* _To do_
For the entries that follow, tally the lines holding the string "einen". Give the total and nothing else.

* _Input data_
* * * *
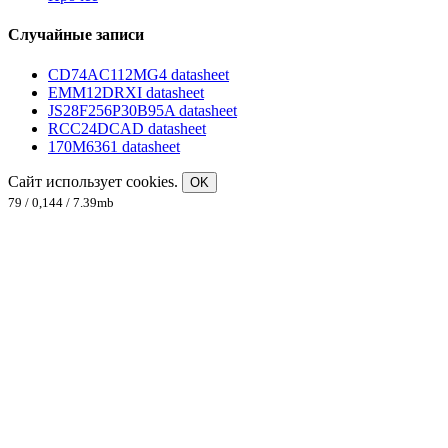
Случайные записи
CD74AC112MG4 datasheet
EMM12DRXI datasheet
JS28F256P30B95A datasheet
RCC24DCAD datasheet
170M6361 datasheet
Сайт использует cookies.
OK
79 / 0,144 / 7.39mb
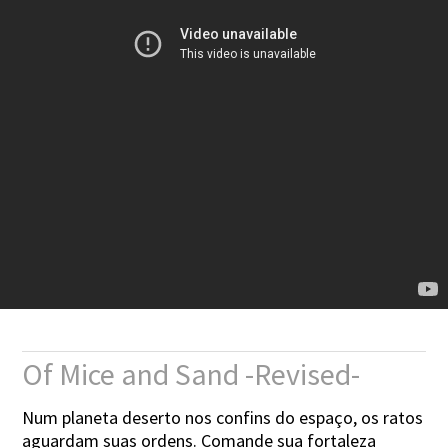
Of Mice and Sand -Revised-
Num planeta deserto nos confins do espaço, os ratos
aguardam suas ordens. Comande sua fortaleza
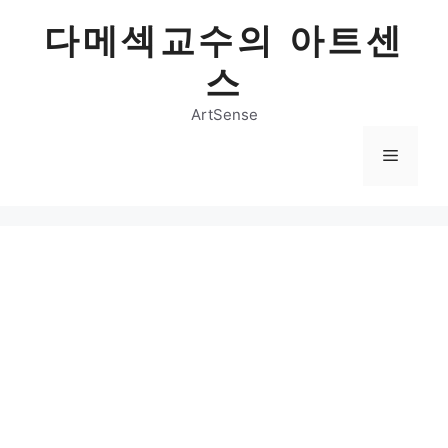
Skip
다메섹교수의 아트센
to
content
스
ArtSense
Menu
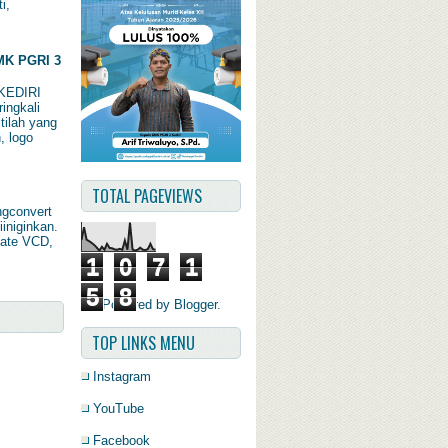
i,
K PGRI 3
KEDIRI
ingkali
tilah yang
, logo
TOTAL PAGEVIEWS
ngconvert
iiniginkan.
late VCD,
1
0
7
1
5
8
Powered by
Blogger
.
TOP LINKS MENU
Instagram
YouTube
Facebook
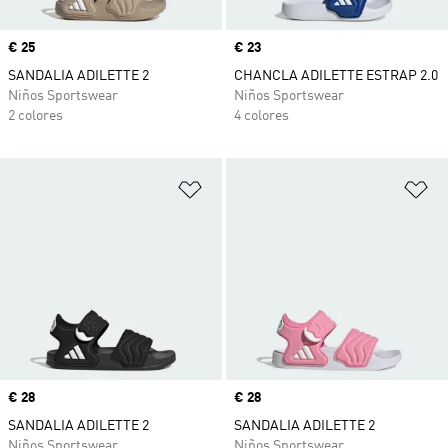
Precio
€ 25
Precio
€ 23
SANDALIA ADILETTE 2
CHANCLA ADILETTE ESTRAP 2.0
Niños Sportswear
Niños Sportswear
2 colores
4 colores
Añadir a la lista de deseos
Añ
Precio
€ 28
Precio
€ 28
SANDALIA ADILETTE 2
SANDALIA ADILETTE 2
Niños Sportswear
Niños Sportswear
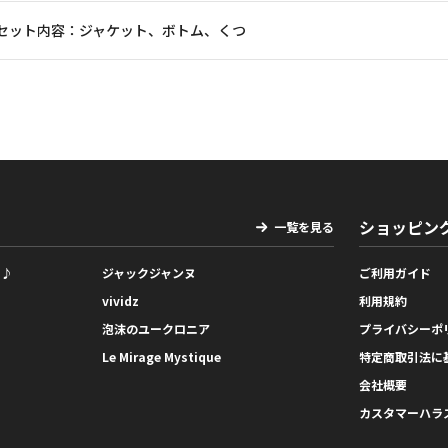
セット内容：ジャケット、ボトム、くつ
ショッピン
一覧を見る
っ♪
ジャックジャンヌ
ご利用ガイド
vividz
利用規約
泡沫のユークロニア
プライバシーポ
Le Mirage Mystique
特定商取引法に
会社概要
カスタマーハラ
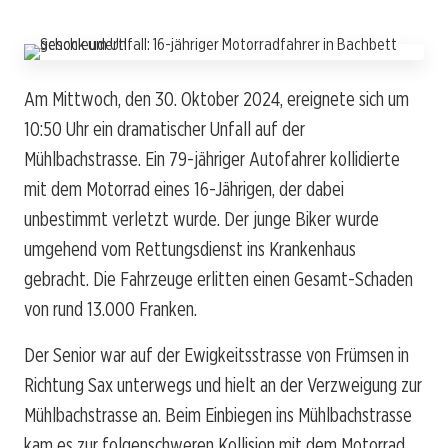
Am Mittwoch, den 30. Oktober 2024, ereignete sich um
10:50 Uhr ein dramatischer Unfall auf der
Mühlbachstrasse. Ein 79-jähriger Autofahrer kollidierte
mit dem Motorrad eines 16-Jährigen, der dabei
unbestimmt verletzt wurde. Der junge Biker wurde
umgehend vom Rettungsdienst ins Krankenhaus
gebracht. Die Fahrzeuge erlitten einen Gesamt-Schaden
von rund 13.000 Franken.
Der Senior war auf der Ewigkeitsstrasse von Frümsen in
Richtung Sax unterwegs und hielt an der Verzweigung zur
Mühlbachstrasse an. Beim Einbiegen ins Mühlbachstrasse
kam es zur folgenschweren Kollision mit dem Motorrad,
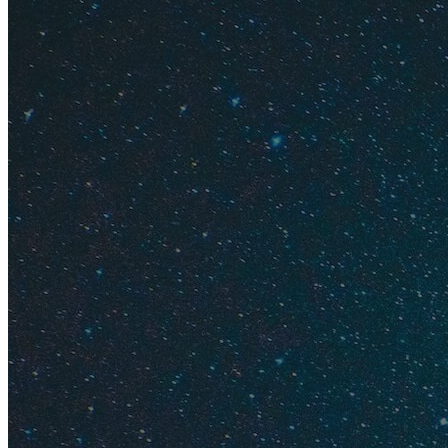
Советы п
Плюсы и 
Монастир вырос на
Средиземного моря 
предпочитает спок
Плюсы
отдыха в Мо
Песчаные пляж
Бюджетные оте
Талассотерапи
Интересные эк
Колоритная Ме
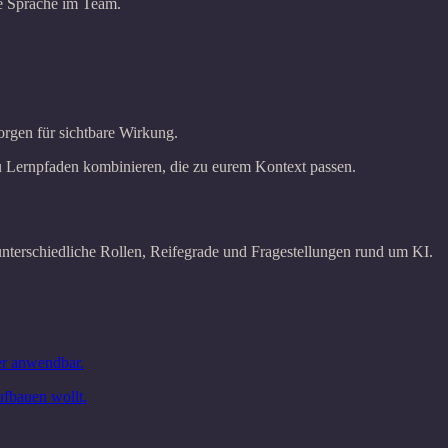
e Sprache im Team.
orgen für sichtbare Wirkung.
zu Lernpfaden kombinieren, die zu eurem Kontext passen.
nterschiedliche Rollen, Reifegrade und Fragestellungen rund um KI.
er anwendbar.
fbauen wollt.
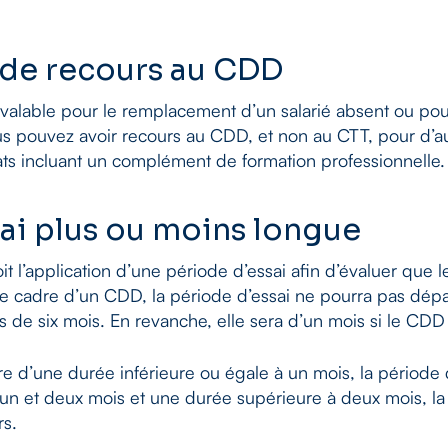
 de recours au CDD
 valable pour le remplacement d’un salarié absent ou pou
vous pouvez avoir recours au CDD, et non au CTT, pour d’
ts incluant un complément de formation professionnelle.
ai plus ou moins longue
voit l’application d’une période d’essai afin d’évaluer que 
le cadre d’un CDD, la période d’essai ne pourra pas dépa
ns de six mois. En revanche, elle sera d’un mois si le CDD
re d’une durée inférieure ou égale à un mois, la période 
n et deux mois et une durée supérieure à deux mois, la 
rs.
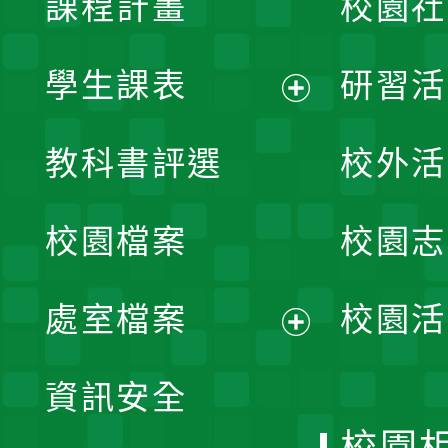
課程計畫
校園社
學生課表
研習活
展
教科書評選
校外活
開
校園檔案
校園志
選
單
處室檔案
校園活
展
資訊安全
開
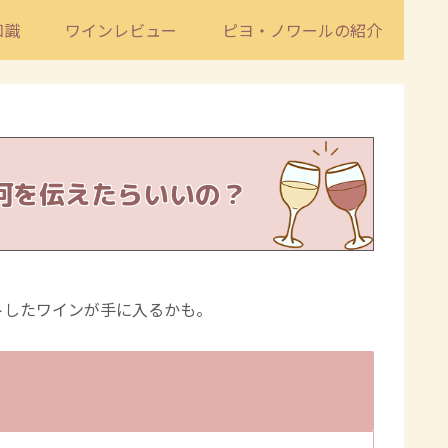
知識
ワインレビュー
ピヨ・ノワールの紹介
何を伝えたらいいの？
トしたワインが手に入るかも。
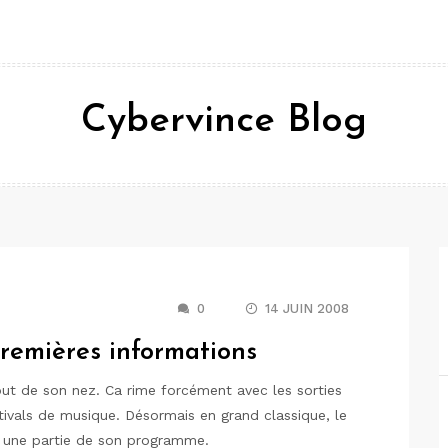
Cybervince Blog
0
14 JUIN 2008
remières informations
out de son nez. Ca rime forcément avec les sorties
stivals de musique. Désormais en grand classique, le
une partie de son programme.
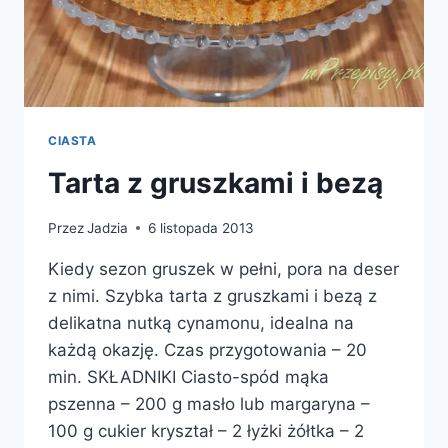
CIASTA
Tarta z gruszkami i bezą
Przez
Jadzia
6 listopada 2013
Kiedy sezon gruszek w pełni, pora na deser
z nimi. Szybka tarta z gruszkami i bezą z
delikatna nutką cynamonu, idealna na
każdą okazję. Czas przygotowania – 20
min. SKŁADNIKI Ciasto-spód mąka
pszenna – 200 g masło lub margaryna –
100 g cukier kryształ – 2 łyżki żółtka – 2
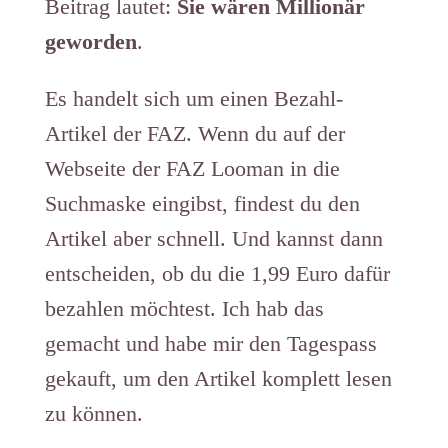
Beitrag lautet:
Sie wären Millionär
geworden
.
Es handelt sich um einen Bezahl-
Artikel der FAZ. Wenn du auf der
Webseite der FAZ Looman in die
Suchmaske eingibst, findest du den
Artikel aber schnell. Und kannst dann
entscheiden, ob du die 1,99 Euro dafür
bezahlen möchtest. Ich hab das
gemacht und habe mir den Tagespass
gekauft, um den Artikel komplett lesen
zu können.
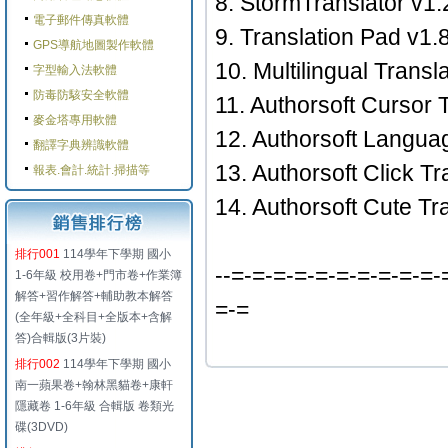
8. StormTranslator v1.
電子郵件傳真軟體
9. Translation Pad v1.
GPS導航地圖製作軟體
10. Multilingual Transl
字型輸入法軟體
防毒防駭安全軟體
11. Authorsoft Cursor 
麥金塔專用軟體
12. Authorsoft Langua
翻譯字典辨識軟體
13. Authorsoft Click Tr
報表.會計.統計.掃描等
14. Authorsoft Cute Tr
排行001
114學年下學期 國小
--=-=-=-=-=-=-=-=-=-=-
1-6年級 校用卷+門市卷+作業簿
解答+習作解答+輔助教本解答
=-=
(全年級+全科目+全版本+含解
答)合輯版(3片裝)
排行002
114學年下學期 國小
南一蘋果卷+翰林黑貓卷+康軒
隱藏卷 1-6年級 合輯版 卷類光
碟(3DVD)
* * * *
* _Exercise solution_
2